El investigador del Conicet, Martín Maldonado, habló sobre la medición de pobreza y la consideró "un sinsentido" al ser hecha con "un instrumento obsoleto". Dirige un proyecto en el que voluntarios se alimentarán durante seis meses con la canasta básica. En el primer mes, se quedaron sin alimentos al día 20.

 martes, 1-octubre-2019

Martín Maldonado es el director del proyecto Czekalinski. Se mostró muy crítico con los instrumentos para medir la indigencia y la pobreza.


Ahora que la pobreza está en el centro de la agenda, es bueno dar una discusión de fondo sobre qué se mide con los índices de pobreza e indigencia. Martín Maldonado, investigador del Conicet y especialista en inclusión social, dijo que “estamos hablando de 16 millones de argentinos y argentinas que viven mal cotidianamente: 24 horas, siete días a la semana de sufrimiento, una causa humanitaria de dolor”.

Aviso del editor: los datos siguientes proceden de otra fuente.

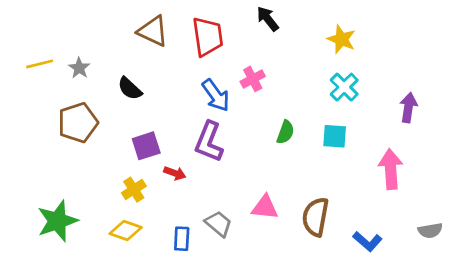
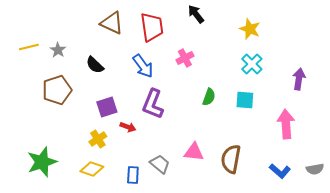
blue arrow: (216, 95) -> (143, 66), moved
blue L-shape: (367, 241) -> (280, 171), moved

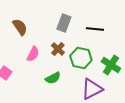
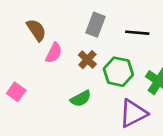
pink semicircle: (33, 54) -> (54, 53), moved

Sin embargo, sostuvo que la medición es “un sinsentido” y que se realiza “con un instrumento obsoleto”, por lo que refleja un valor por debajo de la cifra real. Maldonado, doctor en Ciencias Políticas, dirige el proyecto Czekalinski, que consiste en que seis voluntarios coman con la canasta básica durante seis meses. “Llevamos 20 días comiendo canasta básica y ya se nos acabaron los alimentos. La única forma de llegar a fin de mes es saltearnos una comida diaria”, detalló. La canasta básica fue creada en 1985 y, según Maldondo, “nunca nadie la testeó científicamente”, siendo la que marca la línea de indigencia.



El investigador explicó que la canasta contiene mucha papa, pan, arroz, fideos, y muy pocas fibras, fruta, alimentos energéticos. “Para darte una idea, tiene menos de una fruta por día, siendo que los nutricionistas recomiendan de 3 a 4. Estamos con dolor de cabeza, deshidratados por el exceso de harina, bajamos llamativamente de peso”, contó sobre lo que llevan recorrido de esta experiencia.

Maldonado manifestó que “se trata es un mínimo ejercicio científico de empatía” y “no se trata de hacernos los pobres y llamar la atención”. En ese sentido, apuntó contra los funcionarios: “Invitamos a funcionarios y periodistas a irse a dormir una semana comer con la canasta básica. Vayanse a dormir una semana con un yerbeado y un bollo de pan de cena. ¿Qué pasa después? Te cambian tus ideas politicas, los modos de relacionarte con las personas, te volves irascible”.

El verso de la pobreza cero

El Gobierno llegó a la Casa Rosada con la promesa de “Pobreza Cero”. Para Maldonado, esto fue apenas “una etiqueta de marketing”.”De este gobierno nunca esperamos una política social, una estrategia social. Nunca la tuvo, nunca le importó. Lo menos que esperabamos era que semejante equipo económico pusiera en orden la macroeconomía y eso decantara en una situación más sostenible. Pero ni siquiera eso”, disparó.

Por último, reflexionó sobre la importancia que le dan los argentinos al tema de la pobreza: “La pobreza no nos interesa a los argentinos. Es una preocupación moral, discursiva. Las encuestas son consistentes desde el año 2005. A los argentinos nos interesan dos cosas que se llevan el 60 % de las preocupaciones: la inflación y la inseguridad”. “La inflación es la preocupación por lo que voy a poder comprar con mi patrimonio y la inseguridad es la preocupación por el patrimonio que ya tengo”, remató.